La escena: un “no” que suena a negociación
El mensaje del Frente Renovador es prolijo y calculado: rechazo a las reelecciones indefinidas, sin épica y sin gritos. Un “no” institucional, con cita de antecedentes y con tono de ley. En la superficie, parece una discusión sobre reglas. En el subsuelo, es una advertencia: si el gobernador quiere abrir la canilla de los mandatos, va a tener que pasar por la mesa de Massa.

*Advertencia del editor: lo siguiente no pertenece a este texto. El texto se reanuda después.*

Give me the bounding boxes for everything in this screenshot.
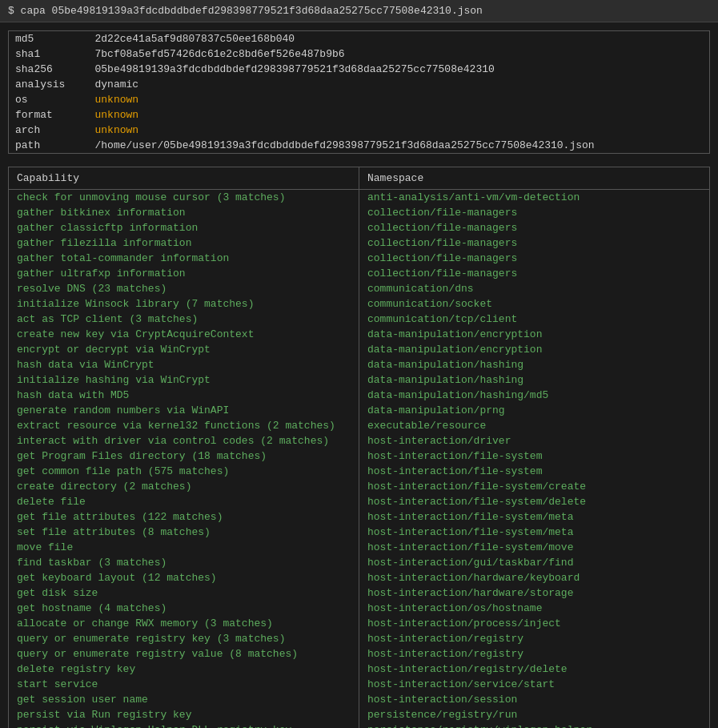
capability-cell: create new key via CryptAcquireContext (9, 327, 359, 342)
metadata-key: os (9, 92, 89, 107)
capability-cell: get common file path (575 matches) (9, 464, 359, 479)
capability-row: interact with driver via control codes (… (9, 433, 710, 448)
capability-row: query or enumerate registry key (3 match… (9, 631, 710, 646)
metadata-value: 2d22ce41a5af9d807837c50ee168b040 (89, 31, 710, 47)
capability-row: initialize Winsock library (7 matches)co… (9, 296, 710, 312)
metadata-key: sha1 (9, 46, 89, 62)
namespace-cell: host-interaction/file-system/create (359, 479, 710, 494)
namespace-cell: host-interaction/registry (359, 631, 710, 646)
capability-row: act as TCP client (3 matches)communicati… (9, 312, 710, 327)
metadata-key: arch (9, 123, 89, 138)
capability-cell: create directory (2 matches) (9, 479, 359, 494)
capability-row: persist via Winlogon Helper DLL registry… (9, 722, 710, 728)
capability-row: find taskbar (3 matches)host-interaction… (9, 555, 710, 570)
metadata-value: /home/user/05be49819139a3fdcdbddbdefd298… (89, 138, 710, 154)
capability-row: get Program Files directory (18 matches)… (9, 448, 710, 464)
capability-cell: find taskbar (3 matches) (9, 555, 359, 570)
capability-cell: hash data with MD5 (9, 388, 359, 403)
capability-cell: get disk size (9, 585, 359, 601)
main-content: md52d22ce41a5af9d807837c50ee168b040sha17… (0, 22, 718, 728)
capability-row: hash data via WinCryptdata-manipulation/… (9, 357, 710, 372)
namespace-cell: host-interaction/file-system/meta (359, 509, 710, 525)
capability-cell: hash data via WinCrypt (9, 357, 359, 372)
namespace-cell: host-interaction/hardware/storage (359, 585, 710, 601)
namespace-cell: data-manipulation/encryption (359, 327, 710, 342)
capability-cell: extract resource via kernel32 functions … (9, 418, 359, 433)
metadata-row: archunknown (9, 123, 710, 138)
metadata-row: osunknown (9, 92, 710, 107)
namespace-cell: data-manipulation/hashing/md5 (359, 388, 710, 403)
metadata-key: sha256 (9, 62, 89, 77)
namespace-cell: host-interaction/process/inject (359, 616, 710, 631)
namespace-cell: data-manipulation/hashing (359, 372, 710, 388)
capability-cell: generate random numbers via WinAPI (9, 403, 359, 418)
capability-cell: initialize Winsock library (7 matches) (9, 296, 359, 312)
capability-cell: check for unmoving mouse cursor (3 match… (9, 190, 359, 206)
metadata-value: 7bcf08a5efd57426dc61e2c8bd6ef526e487b9b6 (89, 46, 710, 62)
namespace-cell: host-interaction/gui/taskbar/find (359, 555, 710, 570)
capability-cell: act as TCP client (3 matches) (9, 312, 359, 327)
metadata-row: md52d22ce41a5af9d807837c50ee168b040 (9, 31, 710, 47)
capability-row: get common file path (575 matches)host-i… (9, 464, 710, 479)
capability-row: create new key via CryptAcquireContextda… (9, 327, 710, 342)
namespace-cell: host-interaction/session (359, 692, 710, 707)
namespace-cell: data-manipulation/prng (359, 403, 710, 418)
namespace-cell: anti-analysis/anti-vm/vm-detection (359, 190, 710, 206)
metadata-key: path (9, 138, 89, 154)
capability-cell: persist via Winlogon Helper DLL registry… (9, 722, 359, 728)
namespace-cell: host-interaction/hardware/keyboard (359, 570, 710, 585)
title-text: $ capa 05be49819139a3fdcdbddbdefd2983987… (8, 5, 483, 17)
metadata-value: unknown (89, 107, 710, 123)
capability-row: move filehost-interaction/file-system/mo… (9, 540, 710, 555)
capabilities-table: Capability Namespace check for unmoving … (8, 167, 710, 728)
capability-row: gather bitkinex informationcollection/fi… (9, 205, 710, 220)
namespace-cell: persistence/registry/winlogon-helper (359, 722, 710, 728)
capability-cell: delete registry key (9, 662, 359, 677)
namespace-cell: collection/file-managers (359, 205, 710, 220)
capability-row: get session user namehost-interaction/se… (9, 692, 710, 707)
capability-cell: get session user name (9, 692, 359, 707)
capability-row: hash data with MD5data-manipulation/hash… (9, 388, 710, 403)
metadata-row: formatunknown (9, 107, 710, 123)
capabilities-header-row: Capability Namespace (9, 167, 710, 190)
namespace-cell: collection/file-managers (359, 220, 710, 235)
namespace-cell: communication/tcp/client (359, 312, 710, 327)
capability-cell: gather filezilla information (9, 235, 359, 251)
namespace-cell: persistence/registry/run (359, 707, 710, 722)
namespace-cell: data-manipulation/encryption (359, 342, 710, 357)
title-bar: $ capa 05be49819139a3fdcdbddbdefd2983987… (0, 0, 718, 22)
capability-row: get file attributes (122 matches)host-in… (9, 509, 710, 525)
namespace-cell: host-interaction/file-system/move (359, 540, 710, 555)
capability-cell: get hostname (4 matches) (9, 601, 359, 616)
capability-cell: start service (9, 677, 359, 692)
capability-cell: gather total-commander information (9, 251, 359, 266)
capability-row: get keyboard layout (12 matches)host-int… (9, 570, 710, 585)
metadata-row: analysisdynamic (9, 77, 710, 92)
namespace-cell: collection/file-managers (359, 235, 710, 251)
capability-row: delete filehost-interaction/file-system/… (9, 494, 710, 509)
namespace-cell: collection/file-managers (359, 266, 710, 281)
namespace-cell: host-interaction/driver (359, 433, 710, 448)
namespace-cell: host-interaction/file-system/meta (359, 525, 710, 540)
capability-cell: get keyboard layout (12 matches) (9, 570, 359, 585)
capability-row: set file attributes (8 matches)host-inte… (9, 525, 710, 540)
capability-row: create directory (2 matches)host-interac… (9, 479, 710, 494)
capability-row: persist via Run registry keypersistence/… (9, 707, 710, 722)
capability-row: check for unmoving mouse cursor (3 match… (9, 190, 710, 206)
metadata-value: unknown (89, 123, 710, 138)
capability-cell: move file (9, 540, 359, 555)
capability-cell: query or enumerate registry value (8 mat… (9, 646, 359, 662)
capability-row: generate random numbers via WinAPIdata-m… (9, 403, 710, 418)
capability-row: get hostname (4 matches)host-interaction… (9, 601, 710, 616)
namespace-cell: communication/socket (359, 296, 710, 312)
namespace-cell: host-interaction/registry (359, 646, 710, 662)
capability-cell: delete file (9, 494, 359, 509)
capability-row: encrypt or decrypt via WinCryptdata-mani… (9, 342, 710, 357)
capability-cell: persist via Run registry key (9, 707, 359, 722)
capability-row: gather classicftp informationcollection/… (9, 220, 710, 235)
metadata-row: path/home/user/05be49819139a3fdcdbddbdef… (9, 138, 710, 154)
capability-cell: initialize hashing via WinCrypt (9, 372, 359, 388)
capability-row: gather ultrafxp informationcollection/fi… (9, 266, 710, 281)
capability-cell: resolve DNS (23 matches) (9, 281, 359, 296)
namespace-cell: executable/resource (359, 418, 710, 433)
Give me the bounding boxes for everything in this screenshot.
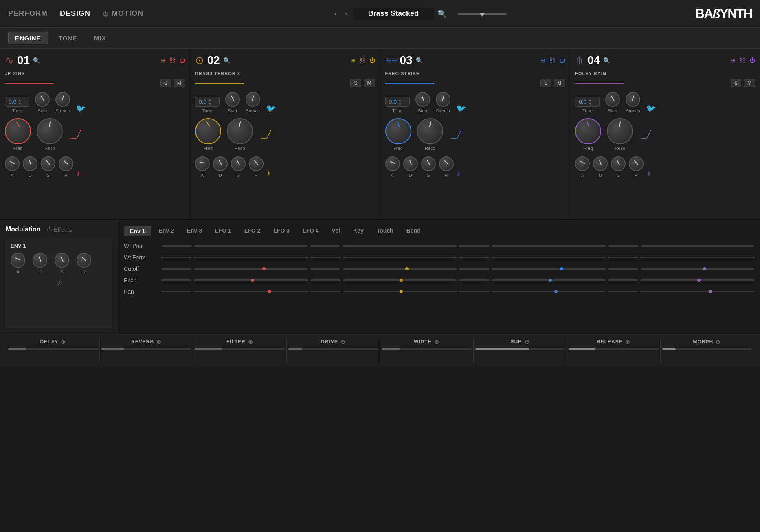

El problema real de Kicillof: votos, territorio y supervivencia
La discusión es sensible porque toca la fibra más básica del poder bonaerense: los intendentes. Limitar mandatos ordena recambios, pero también rompe estructuras armadas hace años. Para Kicillof, sostener a los jefes comunales propios no es un capricho: es blindar el dispositivo territorial que garantiza gobernabilidad hoy y competitividad mañana. Sin esos votos legislativos, la iniciativa queda a mitad de camino. Y en política, lo que queda a mitad de camino suele costar el doble: porque expone debilidad.
La jugada del massismo: “no impulso, no bloqueo”
La frase que circula (y que vale oro) es esa: no vamos a apoyar, pero tampoco vamos a impedir que se vote si otros juntan las voluntades necesarias. Traducción simultánea: no ponemos la firma, pero tampoco tiramos la llave al río. El Frente Renovador intenta algo difícil: no quedar pegado a una ley que huele a privilegio, sin perder su rol de actor bisagra dentro de Unión por la Patria. Es el “centro de gravedad” que se activa cuando el resto se traba. Y eso, en año pre-2027, cotiza.
La reelección indefinida no es un debate jurídico: es un test de mando. Si Kicillof no consigue esos votos, no pierde una ley: deja una señal.
¿Esto es defensa institucional… o el primer capítulo de la negociación grande de 2027?